#### Recorded data ####

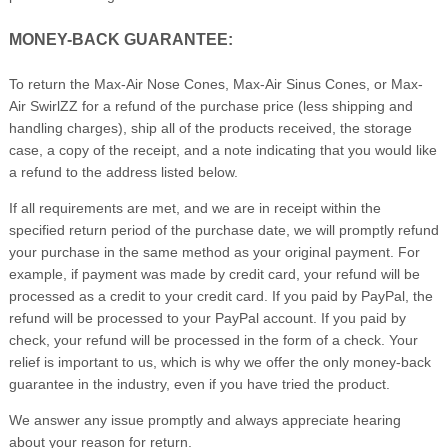
MONEY-BACK GUARANTEE:
To return the Max-Air Nose Cones, Max-Air Sinus Cones, or Max-
Air SwirlZZ for a refund of the purchase price (less shipping and
handling charges), ship all of the products received, the storage
case, a copy of the receipt, and a note indicating that you would like
a refund to the address listed below.
If all requirements are met, and we are in receipt within the
specified return period of the purchase date, we will promptly refund
your purchase in the same method as your original payment. For
example, if payment was made by credit card, your refund will be
processed as a credit to your credit card. If you paid by PayPal, the
refund will be processed to your PayPal account. If you paid by
check, your refund will be processed in the form of a check. Your
relief is important to us, which is why we offer the only money-back
guarantee in the industry, even if you have tried the product.
We answer any issue promptly and always appreciate hearing
about your reason for return.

####

Copy, without any change, the run of lines from the one with "Air SwirlZZ for" through the end of the entries above.

Air SwirlZZ for a refund of the purchase price (less shipping and
handling charges), ship all of the products received, the storage
case, a copy of the receipt, and a note indicating that you would like
a refund to the address listed below.
If all requirements are met, and we are in receipt within the
specified return period of the purchase date, we will promptly refund
your purchase in the same method as your original payment. For
example, if payment was made by credit card, your refund will be
processed as a credit to your credit card. If you paid by PayPal, the
refund will be processed to your PayPal account. If you paid by
check, your refund will be processed in the form of a check. Your
relief is important to us, which is why we offer the only money-back
guarantee in the industry, even if you have tried the product.
We answer any issue promptly and always appreciate hearing
about your reason for return.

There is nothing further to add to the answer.